Functionality required for persistent storage of events is general enough to allow using any in-memory  product from Infinispan (simple and well-known) to Cassandra (popular at scale).

Jan 29, 2012

Scheduler design in YARN / MapReduce2 / Hadoop 0.23

YARN

The Hadoop branch started with version 0.23 introduced a few significant changes to Hadoop implementation. From the middleware perspective, the most salient one is a brand new approach to scheduling. Previously, Map and Reduce slots used to be explicitly distinguished for scheduling purposes which limited potential for using Hadoop framework in non-MapReduce environments. In YARN, one of the key goals was to make the entire framework more generic, Mesos-style, so that internal distributed machinery can be used for other computational models such as MPI.

I am particularly curious about the possibility to heavily customize YARN for running distributed computations based on a non-standard computational model. Now that even MSFT dropped their, arguably more powerful alternative, Hadoop is destined to become the most advanced open source distributed infrastructure. So many in-house computational platforms could potentially benefit from reusing its core components.
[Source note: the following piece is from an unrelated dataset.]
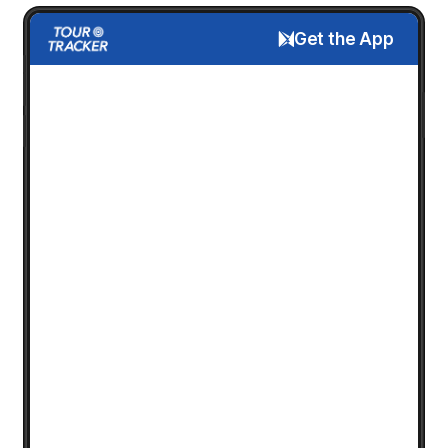
Get the App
There is still interesting tension between fundamental Hadoop trade-offs and low latency requirements. To guarantee control over resource consumption and allow termination of misbehaving tasks Hadoop starts a new JVM instance for each allocated container. JVM startup and loading of task classes take a few seconds which would be spared if JVMs were reused. This approach is taken by, for example, by GridGain for the price of inability to restrict resource consumption of a particular task on a given node. We'll see how Hadoop developers extend resource allocation to CPUs which Mesos achieves with Linux Containers.

Scheduler API

The way the Scheduler API is defined has significant influence on how general and so reusable YARN will be. Currently, YARN is shipped with the same schedulers as before but if it gets used outside of default MapReduce world custom schedulers will likely be one of the most popular extension points.
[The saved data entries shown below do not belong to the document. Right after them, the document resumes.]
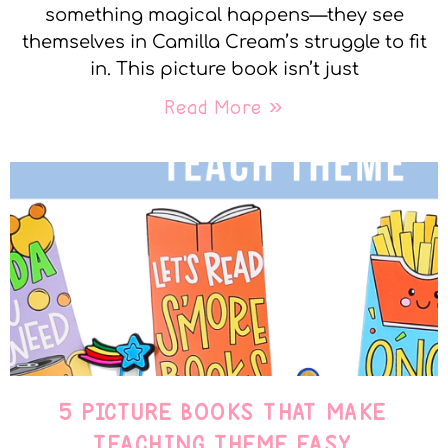
something magical happens—they see
themselves in Camilla Cream’s struggle to fit
in. This picture book isn’t just
Read More »
5 PICTURE BOOKS THAT MAKE
TEACHING THEME EASY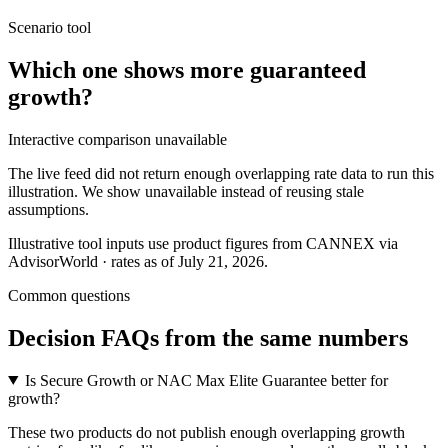
Scenario tool
Which one shows more
guaranteed
growth
?
Interactive comparison unavailable
The live feed did not return enough overlapping rate data to run this
illustration. We show unavailable instead of reusing stale
assumptions.
Illustrative tool inputs use product figures from CANNEX via
AdvisorWorld · rates as of July 21, 2026.
Common questions
Decision FAQs
from the same numbers
Is Secure Growth or NAC Max Elite Guarantee better for
growth?
These two products do not publish enough overlapping growth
If you look at the diagram below, you can see key abstractions of YARN Scheduler design.

  • Scheduler is notified about topology changes via event-based mechanism
  • Scheduler operates on one or more hierarchical task queues. A queue can be chosen in Job Configuration using the mapred.job.queue.name property.
  • Scheduler allocates resources on the basis of resource requests that currently are limited to memory only. A request includes optional preference for a particular host or rack.
  • Scheduler supports fault tolerance with the ability to recover itself from a state snapshot provided by Resource Manager

Scheduler events include notifications about changes to the topology of available nodes and the set of running applications:
Side notes

It remains to be seen how quickly YARN takes over classical Hadoop. Even though the new code base is more interesting, it seems to be rather immature despite three years since the previous major version. Some things which surprised me:

  • There are important pieces of code such as Scheduler recovery from failures which are currently commented out. I also saw a TODO item stating something like "synchronization approach is broken here" in another place. Probably it's me, but before I merged a couple files with trunk I had not been able to build original v0.23.
  • The good news is that they finally migrated to Maven. The bad news is that for a project of this magnitude they have only a handful of Maven modules and those are strangely nested and interleaved with multiple non-maven directories.
  • It's quite odd not to have any dependency injection framework used in a large server-side Java system.
  • Not only they have their own tiny web framework but it is mixed with pure server-side code
  • Even though Guava is declared as a dependency it is used only sporadically. As an example, they even have their own Service hierarchy

Proliferation of Hadoop branches does not make it any easier I guess.